中小企業でBCPを作成する場合、リスクマネジメント専門部門は無いでしょうから、総務部長相当の方が中心になるケースが多いと思います。専門書を読んで一から勉強するのも良いですが、各種中小企業支援機関が出しているBCPテンプレート(ひな形)を活用しましょう。これらのテンプレートには、BCPで作成する文書(例:従業員連絡リスト、供給品目・供給業者情報など)のテンプレートに加え、BCPのガイドライン(テキスト)も付いていますのでこれ一冊で十分でしょう。 ネットですぐに検索できます。
 

中小企業庁 BCP策定運用指針(入門・基本・中級・上級各コース有り)
東京商工会議所 BCP策定ガイド


業界テンプレートの例

国土交通省関東地方整備局 建設会社における災害時の事業継続力認定の申請に向けた準備書
全日本トラック協会 中小トラック運送会社のためのリスク対策ガイドブック

身の丈に合ったBCPを作る

BCPの専門書やテキストを読むと、BCPを作るのはずいぶん難しいと感じるかもしれません。中核事業をどうやって選定したら良いのか、目標復旧時間(RTO)をどうやって決めたら良いのか・・・。

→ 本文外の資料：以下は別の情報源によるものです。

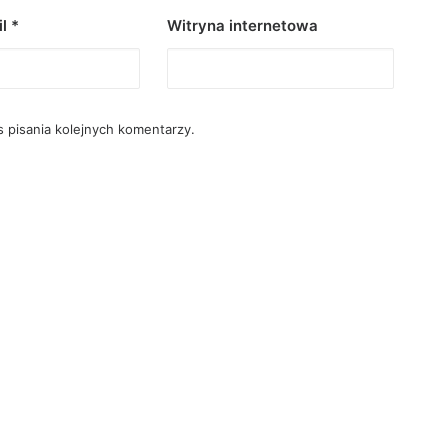
il
*
Witryna internetowa
 pisania kolejnych komentarzy.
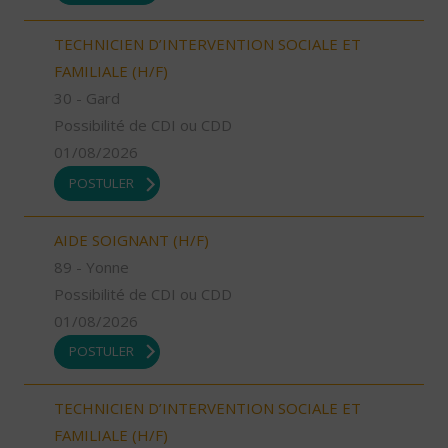
TECHNICIEN D’INTERVENTION SOCIALE ET
FAMILIALE (H/F)
30 - Gard
Possibilité de CDI ou CDD
01/08/2026
POSTULER
AIDE SOIGNANT (H/F)
89 - Yonne
Possibilité de CDI ou CDD
01/08/2026
POSTULER
TECHNICIEN D’INTERVENTION SOCIALE ET
FAMILIALE (H/F)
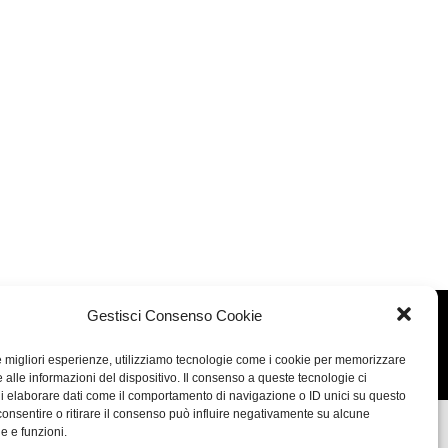
Gestisci Consenso Cookie
Concept: Annamaria De Paola - Realizzazione:
AF
Cookie & Privacy Policy
le migliori esperienze, utilizziamo tecnologie come i cookie per memorizzare
 alle informazioni del dispositivo. Il consenso a queste tecnologie ci
i elaborare dati come il comportamento di navigazione o ID unici su questo
consentire o ritirare il consenso può influire negativamente su alcune
he e funzioni.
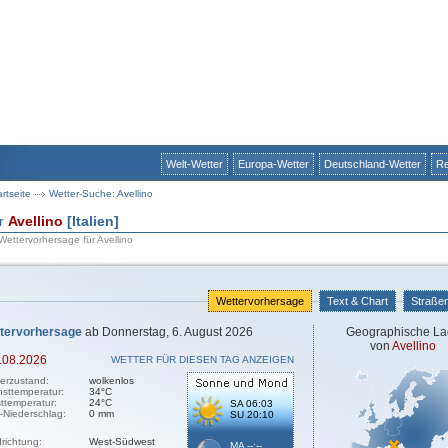
Welt-Wetter
Europa-Wetter
Deutschland-Wetter
Re
artseite
Wetter-Suche: Avellino
ür
Avellino
[Italien]
 Wettervorhersage für Avellino
Wettervorhersage
Text & Chart
Straße
tervorhersage
ab Donnerstag, 6. August 2026
Geographische La
von
Avellino
.08.2026
WETTER FÜR DIESEN TAG ANZEIGEN
erzustand:
wolkenlos
sttemperatur:
34°C
sttemperatur:
24°C
SA 06:03
-Niederschlag:
0 mm
SU 20:10
richtung:
West-Südwest
MA --:--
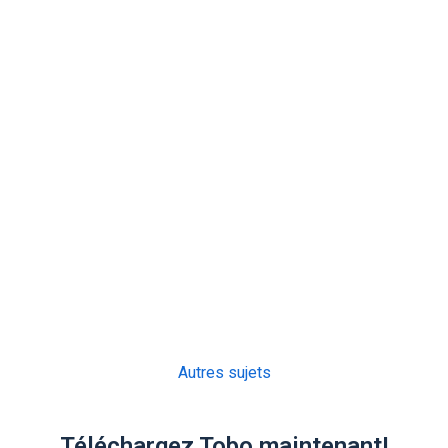
Autres sujets
Téléchargez Tobo maintenant!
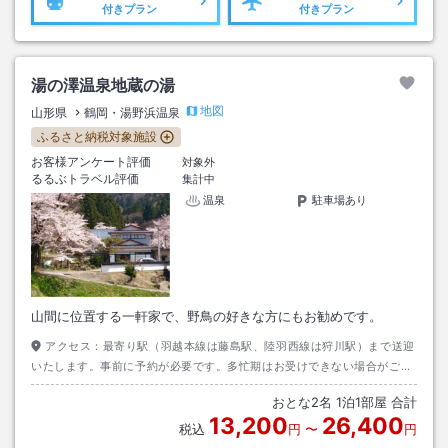
付きプラン
付きプラン
湯の澤温泉地蔵の湯
地図
山形県
鶴岡・湯野浜温泉
ふるさと納税対象施設
お客様アンケート評価
対象外
るるぶトラベル評価
集計中
温泉
駐車場あり
山間に位置する一軒家で、野鳥の好きな方にもお勧めです。
アクセス：
最寄り駅（羽越本線は藤島駅、陸羽西線は狩川駅）まで送迎
いたします。事前に予約が必要です。多忙期はお受けできない場合がござ
います。
おとな
2
名
1
泊
1
部屋 合計
13,200
26,400
税込
円
〜
円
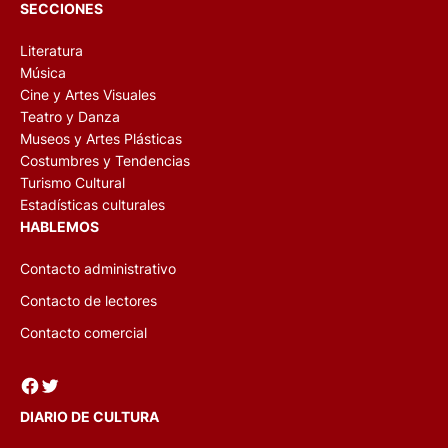
SECCIONES
Literatura
Música
Cine y Artes Visuales
Teatro y Danza
Museos y Artes Plásticas
Costumbres y Tendencias
Turismo Cultural
Estadísticas culturales
HABLEMOS
Contacto administrativo
Contacto de lectores
Contacto comercial
Facebook
Twitter
DIARIO DE CULTURA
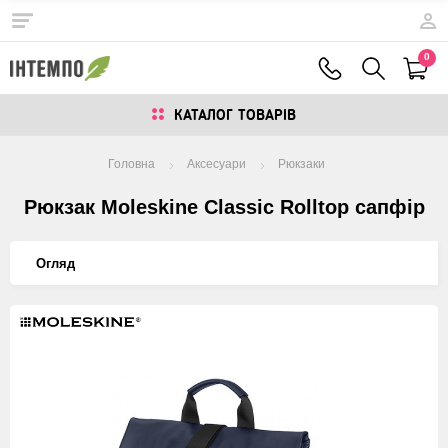
0
КАТАЛОГ ТОВАРIВ
Головна
Аксесуари
Рюкзаки
Рюкзак Moleskine Classic Rolltop сапфір
Огляд
Изображения
товаров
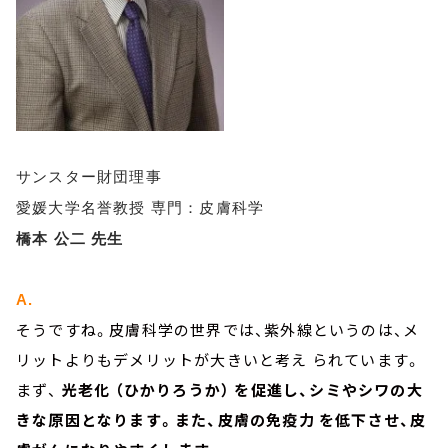
サンスター財団理事
愛媛大学名誉教授 専門：皮膚科学
橋本 公二 先生
A.
そうですね。皮膚科学の世界では、紫外線というのは、メ
リットよりもデメリットが大きいと考え られています。
まず、
光老化 （ひかりろうか） を促進し、シミやシワの大
きな原因となります。また、皮膚の免疫力 を低下させ、皮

確かに事業が多岐・広範にわたっている大企業の場合は、この作業は煩雑で時間がかかります。でもほとんどの中小企業においては事業はシンプルですから社長の感覚で中核事業は「この仕事」「この顧客対応」と決めてしまってかまわないのです。目標復旧時間も、手持資金を前提に売上=ゼロとして支払予定を考えれば、いつまでに事業を再開して収入を得る必要があるのかおのずと決まります。


高度なBCPを目指す必要はありません。まず最初は「無いよりははるかにマシ」くらいの気持ちで身の丈に合ったBCPに取組みましょう。




COLUMN

極端な例かもしれませんが,街のレストランのBCPだって作れます。
大地震があって,店舗施設は安全が確認できたが,電気・ガス・水道は止まっているとしましょう。 周囲は家で食事が作れない家庭ばかりです。
この場合中核事業とは,常時ストックされていて常温で保存されている食材を使い,弱い火力でも手早く作れるメニューを,毎日1~2種類だけ提供することです。

このために必要なものは,カセットボンベとバーベキューコンロ,洗わなくていい紙皿・紙コップを備蓄しておくだけです。
これを継続するために,食材や備蓄品の補充先を複数リストアップしておきます。
カット絵 ご主人が怪我をして調理が困難だったり,手が足りない場合を想定して,過去に働いていた人の連絡リストも作っておくと良いでしょう。
いざという時はのれん分けした老舗企業のように助けにきてくれるかもしれません。また無理をして無料で提供する必要はありません。F/Lコスト(飲食店の食材費(Food)と人件費(Labor))が回収できればよしと考えれば,通常価格の6割くらいで出せば良いことになります。とにかく売上を上げることによってキャッシュフローを確保し,事業継続サイクルを回すことができます。
周辺の復旧が終えたのち,このレストランは地震直後から地域住民に暖かい食事を提供し続けた店として,地域との絆が深まることでしょう。

これだけのことを考え準備しノートに記録しておくだけでも,このレストランにとっては立派なBCPです。
人と時間とお金をかけて緻密な計画書を作るのは大企業に任せ,中小企業・小規模企業は自分の身の丈に合ったBCPを作れば良いのです。



教育・訓練・見直し

BCPが完成したら従業員に説明する機会を設けましょう。
全員にBCPの全てを時間をかけて説明する必要はありません。
中核事業の復旧を担当する従業員は全てを理解してもらい、その他の従業員は緊急対応部分を中心に説明すれば良いでしょう。


BCPはあくまでも文書としての計画ですから、定期的に計画に基づく訓練を実施し、計画の問題点があればBCPを見直し修正します。
訓練も自社の身の丈に合った範囲・やり方で無理せずに行いましょう。
例えば安否報告確認訓練は年1回実際に行い、その他の部分は図上訓練(ワークショップ型の机上シミュレーション)で行う方法もあります。


事業も外部環境も少しずつ変わっていきますから、最初に作ったBCPがいつまでも正しいとは限りません。訓練・問題点の発見・修正・BCPの更新のPDCAサイクルで、災害による事業の突然のシャットダウンに備え、再起動できる、事業継続力の高い企業になりましょう。